A step-by-step analysis of Anselm’s Ontological Argument will reveal that it is well-founded and based on solid logic. Initially, he points to the definition of God and explains convincingly that the definition gives the notion of a great power that everybody recognizes, and then he goes on to establish that such a power exists not simply in our understanding but also as a reality. His concept is based on the simple logic that if God were not a reality some other power would have emerged. In conclusion, Anselm’s postulation that God exists can be inferred as a logical argument based on the definition of the concept of God, his presence both in our understanding and as a reality.

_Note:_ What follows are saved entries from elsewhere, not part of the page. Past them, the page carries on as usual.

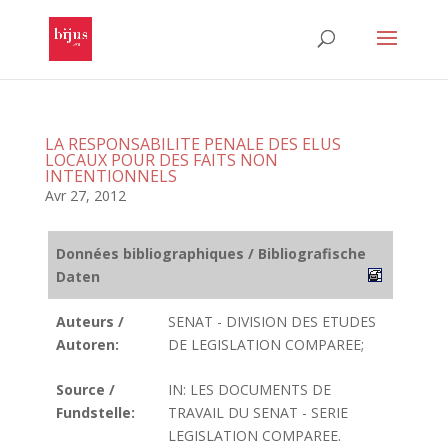
LA RESPONSABILITE PENALE DES ELUS
LOCAUX POUR DES FAITS NON
INTENTIONNELS
Avr 27, 2012
Données bibliographiques / Bibliografische
Daten
Auteurs /
SENAT - DIVISION DES ETUDES
Autoren:
DE LEGISLATION COMPAREE;
Source /
IN: LES DOCUMENTS DE
Fundstelle:
TRAVAIL DU SENAT - SERIE
LEGISLATION COMPAREE.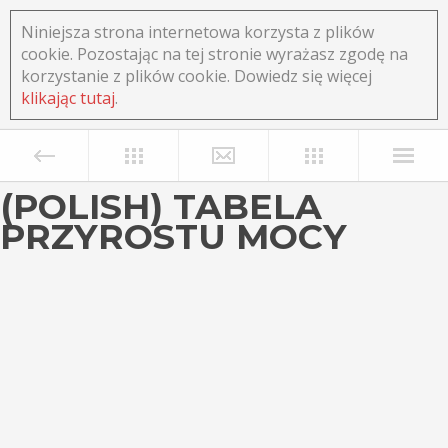
Niniejsza strona internetowa korzysta z plików
cookie. Pozostając na tej stronie wyrażasz zgodę na
korzystanie z plików cookie. Dowiedz się więcej
klikając tutaj
.
(POLISH) TABELA
PRZYROSTU MOCY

Guanilo confronts Anselm’s argument by alleging a parallel between the definition of God and the definition of the Island. Through his ‘Guanilo’s Island Objection’ he claims that if one deploys similar reasoning, one can prove the existence of the island. It can easily be seen that this argument does not contain any sound logic as the definition of the island cannot hold the vast and deep meaning as that of God. Similarly, no one will likely develop an understanding of the islands, and thereby its existence as reality is questionable. Guanilo also cannot prove that a greater island does not exist. Thus in terms of lack of any evidence, either by way of definition, under-standing, or being a reality, ‘Guanilo’s Island Objection’ and the opposition is not a valid rebuttal to Anselm’s Ontological Argument regarding the existence of God.